Leadership award winner calls for action
Yusra Khogali called on city to admit Toronto is still an ‘anti-Black city’
Yusra Khogali stood in line with the mayor of the city and raised her fist straight up in the air.
Standing at a microphone in the council chamber at city hall moments later, she called for a response: “Black lives, they matter here!” Those who came to support her seated in the public gallery shouted it back again and again.
Khogali, an artist who helped found the Black Lives Matter Toronto chapter, was one of two of the first recipients of the Pam McConnell Award for Young Women in Leadership Thursday night. In accepting the honour, she demanded the city do better to recognize “we are still living in an anti-Black city.”
“I’m really grateful and there’s an abundance of joy and thankfulness in my heart,” she said at the podium as Mayor John Tory and other city officials listened. “But I’m also recognizing that I’m getting this award on the premise that there’s work to be done. Because Black people are dying multiple deaths trying to survive in this city.”
The city is still consulting on carding, Khogali noted. “Street checks,” as police call them, have been found by data analyzed by the Star to have disproportionately targeted Black people.
“Black people are being brutalized for not being able to afford the TTC,” she said, referencing an incident where witnesses and video footage saw a teen grabbed and then restrained by both TTC and po- lice officers near St. Clair Ave. W. and Bathurst St. Black Lives Matter has pushed for justice in the case of the police shooting of Andrew Loku; camped outside police headquarters in 2016; and has recently been fighting to stop the deportation of former child refugee Abdoul Abdi, who the government has admitted to failing.
Tory prefaced the awards Thursday by giving a short speech, acknowledging both Khogali and winner Talisha Ramsaroop, who were selected by a panel that included McConnell’s daughter Heather Ann. Tory said he hoped both would run for public office and follow in McConnell’s footsteps by “advancing the interests in women in Toronto.”

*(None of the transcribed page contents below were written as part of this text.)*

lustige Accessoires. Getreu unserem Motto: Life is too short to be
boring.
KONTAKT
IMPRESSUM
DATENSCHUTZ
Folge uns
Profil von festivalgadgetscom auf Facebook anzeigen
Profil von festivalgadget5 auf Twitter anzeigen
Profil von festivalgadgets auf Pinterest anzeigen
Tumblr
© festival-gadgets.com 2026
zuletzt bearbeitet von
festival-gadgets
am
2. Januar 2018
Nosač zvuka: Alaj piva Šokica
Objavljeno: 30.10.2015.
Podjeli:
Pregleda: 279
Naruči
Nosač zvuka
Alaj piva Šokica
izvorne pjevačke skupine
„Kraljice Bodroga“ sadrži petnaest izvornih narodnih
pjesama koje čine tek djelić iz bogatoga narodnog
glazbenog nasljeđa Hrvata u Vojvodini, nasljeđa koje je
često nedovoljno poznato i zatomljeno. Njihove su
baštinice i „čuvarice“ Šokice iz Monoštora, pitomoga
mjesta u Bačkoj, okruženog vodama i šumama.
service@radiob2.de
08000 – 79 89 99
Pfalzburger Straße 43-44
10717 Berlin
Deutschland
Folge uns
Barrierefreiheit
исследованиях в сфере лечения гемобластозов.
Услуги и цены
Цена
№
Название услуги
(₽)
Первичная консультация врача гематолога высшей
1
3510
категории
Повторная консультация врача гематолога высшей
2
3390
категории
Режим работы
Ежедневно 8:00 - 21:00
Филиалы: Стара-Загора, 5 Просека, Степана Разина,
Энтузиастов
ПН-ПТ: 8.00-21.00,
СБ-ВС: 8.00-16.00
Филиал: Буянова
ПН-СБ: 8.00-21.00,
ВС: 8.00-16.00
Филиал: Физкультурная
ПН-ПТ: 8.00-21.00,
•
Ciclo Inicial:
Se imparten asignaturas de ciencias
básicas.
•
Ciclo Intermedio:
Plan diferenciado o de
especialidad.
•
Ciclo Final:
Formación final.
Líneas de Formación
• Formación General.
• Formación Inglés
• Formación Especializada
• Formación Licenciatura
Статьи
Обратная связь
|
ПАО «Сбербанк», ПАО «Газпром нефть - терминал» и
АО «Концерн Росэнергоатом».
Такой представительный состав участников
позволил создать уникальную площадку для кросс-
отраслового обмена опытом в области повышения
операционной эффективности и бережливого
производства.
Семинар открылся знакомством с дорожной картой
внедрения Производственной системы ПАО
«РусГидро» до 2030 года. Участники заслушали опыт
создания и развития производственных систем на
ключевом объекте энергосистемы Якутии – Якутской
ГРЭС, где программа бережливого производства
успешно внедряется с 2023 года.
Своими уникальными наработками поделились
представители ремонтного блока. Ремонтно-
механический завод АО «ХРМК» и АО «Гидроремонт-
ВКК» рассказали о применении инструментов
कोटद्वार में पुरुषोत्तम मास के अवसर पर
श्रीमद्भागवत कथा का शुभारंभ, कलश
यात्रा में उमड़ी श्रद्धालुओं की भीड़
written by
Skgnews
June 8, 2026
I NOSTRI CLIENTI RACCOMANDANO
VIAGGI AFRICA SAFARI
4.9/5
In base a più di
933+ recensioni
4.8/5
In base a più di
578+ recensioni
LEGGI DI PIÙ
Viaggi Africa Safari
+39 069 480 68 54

“These were things that she did out of love as well as out of passion and commitment.”
Councillor Kristyn WongTam, who handed out the awards, thanked the winners for “making us uncomfortable.”
Khogali noted in her speech how difficult it is to be a Black woman taking a leadership role.
She said she doesn’t dream of one day ending up back in the council chamber.
“I’m not interested in running for public office,” she said. “What my goals are, are Black liberation.”